The project has been examined by Transparency International, who concluded that the project shows signs of corruption in three areas:

  • Loose interpretation of the law on changing the status of forest land, without clear criteria.
  • The low level of transparency in the project and conflicting information in different official documents.
  • The conflict of interests of Russian transport Minister Igor Levitin and former head of the Federal Agency Roads of Russia, Oleg Shakhov, who in 2009 took up a post as CEO at the Giprodor Research Institute which was engaged in survey work for the project.

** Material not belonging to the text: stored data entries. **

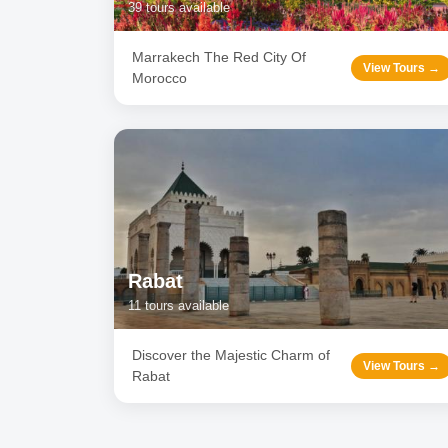
39
tours available
Marrakech The Red City Of
View Tours →
Morocco
Rabat
11
tours available
Discover the Majestic Charm of
View Tours →
Rabat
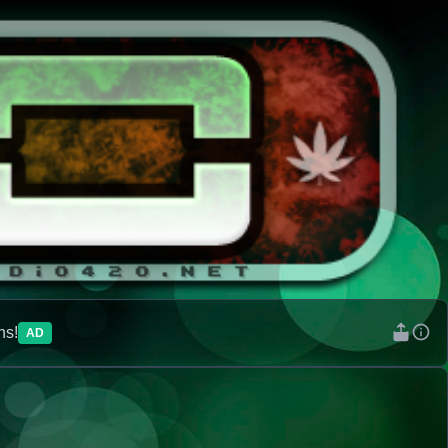
ns!
AD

  • The Khimki forest issue is a precedent case in Russia going beyond forest protection - it is equally important for the protection of the environment and for the development of civil society and respect of human rights in Russia.
  • The construction of the toll motorway through Khimki forest has become a symbol of corruption, lawlessness and bad governance which undermines the rule of law in Russia and dashes the remaining trust of the dedicated part of society in governmental institutions and splits society.